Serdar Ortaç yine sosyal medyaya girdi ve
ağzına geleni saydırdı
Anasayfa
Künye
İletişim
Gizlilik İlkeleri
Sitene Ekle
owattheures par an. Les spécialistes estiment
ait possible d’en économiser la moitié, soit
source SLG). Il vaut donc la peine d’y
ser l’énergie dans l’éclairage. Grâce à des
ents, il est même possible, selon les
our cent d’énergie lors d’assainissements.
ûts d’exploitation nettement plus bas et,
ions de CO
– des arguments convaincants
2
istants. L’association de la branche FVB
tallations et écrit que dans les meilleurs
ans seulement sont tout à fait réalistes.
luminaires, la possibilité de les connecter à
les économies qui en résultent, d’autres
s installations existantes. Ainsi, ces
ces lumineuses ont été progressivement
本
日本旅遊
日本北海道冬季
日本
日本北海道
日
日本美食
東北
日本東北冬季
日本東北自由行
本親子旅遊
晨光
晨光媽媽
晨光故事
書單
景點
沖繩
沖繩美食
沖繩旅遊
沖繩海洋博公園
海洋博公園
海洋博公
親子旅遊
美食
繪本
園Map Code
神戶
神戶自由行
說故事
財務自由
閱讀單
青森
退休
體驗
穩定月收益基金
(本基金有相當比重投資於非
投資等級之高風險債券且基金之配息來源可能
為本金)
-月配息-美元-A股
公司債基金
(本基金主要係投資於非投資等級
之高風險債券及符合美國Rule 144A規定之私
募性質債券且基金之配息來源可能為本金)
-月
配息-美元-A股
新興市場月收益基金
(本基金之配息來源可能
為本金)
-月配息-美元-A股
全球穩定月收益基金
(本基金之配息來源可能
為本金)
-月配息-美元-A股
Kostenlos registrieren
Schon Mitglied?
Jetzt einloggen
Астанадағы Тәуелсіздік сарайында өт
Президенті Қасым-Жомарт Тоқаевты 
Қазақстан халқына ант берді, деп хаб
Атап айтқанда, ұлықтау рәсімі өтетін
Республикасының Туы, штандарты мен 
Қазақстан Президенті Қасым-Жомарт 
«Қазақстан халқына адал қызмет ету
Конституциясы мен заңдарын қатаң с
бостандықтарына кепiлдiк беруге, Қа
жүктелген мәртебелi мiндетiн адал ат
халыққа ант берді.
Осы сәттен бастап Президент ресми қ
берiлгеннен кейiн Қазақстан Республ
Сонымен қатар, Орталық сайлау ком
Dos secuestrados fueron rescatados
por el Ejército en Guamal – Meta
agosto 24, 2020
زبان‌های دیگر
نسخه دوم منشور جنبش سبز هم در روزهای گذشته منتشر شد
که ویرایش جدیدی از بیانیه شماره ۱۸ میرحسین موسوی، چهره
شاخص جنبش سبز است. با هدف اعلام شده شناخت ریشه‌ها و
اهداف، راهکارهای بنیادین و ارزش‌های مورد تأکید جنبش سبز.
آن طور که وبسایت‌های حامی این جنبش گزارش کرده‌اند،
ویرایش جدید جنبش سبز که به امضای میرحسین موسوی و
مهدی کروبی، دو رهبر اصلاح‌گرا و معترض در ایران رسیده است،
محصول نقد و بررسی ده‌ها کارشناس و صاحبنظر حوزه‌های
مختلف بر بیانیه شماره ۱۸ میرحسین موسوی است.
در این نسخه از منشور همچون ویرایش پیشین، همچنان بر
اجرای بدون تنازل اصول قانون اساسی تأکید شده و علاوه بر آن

———

#### [Task requirements]
Each record above is to be restated word for word.

#### [Output of the exercise]
Serdar Ortaç yine sosyal medyaya girdi ve
ağzına geleni saydırdı
Anasayfa
Künye
İletişim
Gizlilik İlkeleri
Sitene Ekle
owattheures par an. Les spécialistes estiment
ait possible d’en économiser la moitié, soit
source SLG). Il vaut donc la peine d’y
ser l’énergie dans l’éclairage. Grâce à des
ents, il est même possible, selon les
our cent d’énergie lors d’assainissements.
ûts d’exploitation nettement plus bas et,
ions de CO
– des arguments convaincants
2
istants. L’association de la branche FVB
tallations et écrit que dans les meilleurs
ans seulement sont tout à fait réalistes.
luminaires, la possibilité de les connecter à
les économies qui en résultent, d’autres
s installations existantes. Ainsi, ces
ces lumineuses ont été progressivement
本
日本旅遊
日本北海道冬季
日本
日本北海道
日
日本美食
東北
日本東北冬季
日本東北自由行
本親子旅遊
晨光
晨光媽媽
晨光故事
書單
景點
沖繩
沖繩美食
沖繩旅遊
沖繩海洋博公園
海洋博公園
海洋博公
親子旅遊
美食
繪本
園Map Code
神戶
神戶自由行
說故事
財務自由
閱讀單
青森
退休
體驗
穩定月收益基金
(本基金有相當比重投資於非
投資等級之高風險債券且基金之配息來源可能
為本金)
-月配息-美元-A股
公司債基金
(本基金主要係投資於非投資等級
之高風險債券及符合美國Rule 144A規定之私
募性質債券且基金之配息來源可能為本金)
-月
配息-美元-A股
新興市場月收益基金
(本基金之配息來源可能
為本金)
-月配息-美元-A股
全球穩定月收益基金
(本基金之配息來源可能
為本金)
-月配息-美元-A股
Kostenlos registrieren
Schon Mitglied?
Jetzt einloggen
Астанадағы Тәуелсіздік сарайында өт
Президенті Қасым-Жомарт Тоқаевты 
Қазақстан халқына ант берді, деп хаб
Атап айтқанда, ұлықтау рәсімі өтетін
Республикасының Туы, штандарты мен 
Қазақстан Президенті Қасым-Жомарт 
«Қазақстан халқына адал қызмет ету
Конституциясы мен заңдарын қатаң с
бостандықтарына кепiлдiк беруге, Қа
жүктелген мәртебелi мiндетiн адал ат
халыққа ант берді.
Осы сәттен бастап Президент ресми қ
берiлгеннен кейiн Қазақстан Республ
Сонымен қатар, Орталық сайлау ком
Dos secuestrados fueron rescatados
por el Ejército en Guamal – Meta
agosto 24, 2020
زبان‌های دیگر
نسخه دوم منشور جنبش سبز هم در روزهای گذشته منتشر شد
که ویرایش جدیدی از بیانیه شماره ۱۸ میرحسین موسوی، چهره
شاخص جنبش سبز است. با هدف اعلام شده شناخت ریشه‌ها و
اهداف، راهکارهای بنیادین و ارزش‌های مورد تأکید جنبش سبز.
آن طور که وبسایت‌های حامی این جنبش گزارش کرده‌اند،
ویرایش جدید جنبش سبز که به امضای میرحسین موسوی و
مهدی کروبی، دو رهبر اصلاح‌گرا و معترض در ایران رسیده است،
محصول نقد و بررسی ده‌ها کارشناس و صاحبنظر حوزه‌های
مختلف بر بیانیه شماره ۱۸ میرحسین موسوی است.
در این نسخه از منشور همچون ویرایش پیشین، همچنان بر
اجرای بدون تنازل اصول قانون اساسی تأکید شده و علاوه بر آن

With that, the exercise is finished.